British counselling psychologist and researcher

Jill Aebi-Mytton (also known as Jill Mytton) is a British Chartered Counselling Psychologist and researcher known for her work on the psychological effects of high-control religious groups, particularly the Plymouth Brethren Christian Church (formerly known as the Exclusive Brethren). Her research on former members of the Brethren has been reported in mainstream media and science outlets.

She was interviewed by Richard Dawkins for the Channel 4 documentary The Root of All Evil? and is referenced in Dawkins’ 2006 book The God Delusion.

==Early life==

Aebi-Mytton was born into the Exclusive Brethren in southeast England. Her family left the Brethren in 1960 during a major schism associated with the leadership of James Taylor Jr., particularly over new rules prohibiting members from eating with non-members.

In interviews, she has described her childhood as socially restrictive and shaped by fear-based religious teachings.

==Education and professional career==

Aebi-Mytton trained initially in occupational therapy and mathematics teaching before qualifying in psychology. She later completed a professional doctorate examining the lived experiences of individuals born into and leaving the Exclusive Brethren.

==Research==

Aebi-Mytton conducted a study involving 264 former members of the Exclusive Brethren examining psychological outcomes following exit from the group.

Reported findings included:

- 70% of respondents lost contact with family after leaving;
- 84% reported severe emotional distress upon leaving;
- 27% reported childhood sexual abuse within the context of their upbringing.

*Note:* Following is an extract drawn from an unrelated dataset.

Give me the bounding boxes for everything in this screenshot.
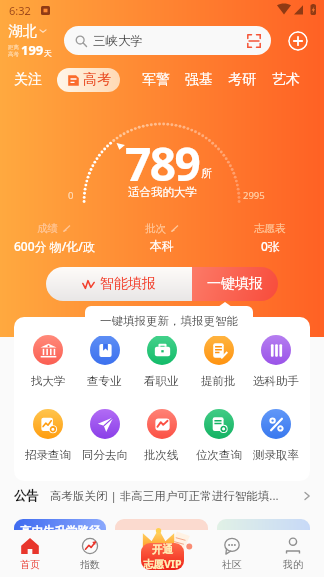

Former members scored significantly higher than general population norms on measures including anxiety, depression, hostility, interpersonal sensitivity, and somatization.

==Publications==

- Aebi-Mytton, Jill (2017). A narrative exploration of the lived experience of being born, raised in, and leaving a cultic group: the case of the Exclusive Brethren. Doctoral thesis, Middlesex University / Metanoia Institute.
- Dryden, Windy; Mytton, Jill (2016). Four Approaches to Counselling and Psychotherapy. Routledge.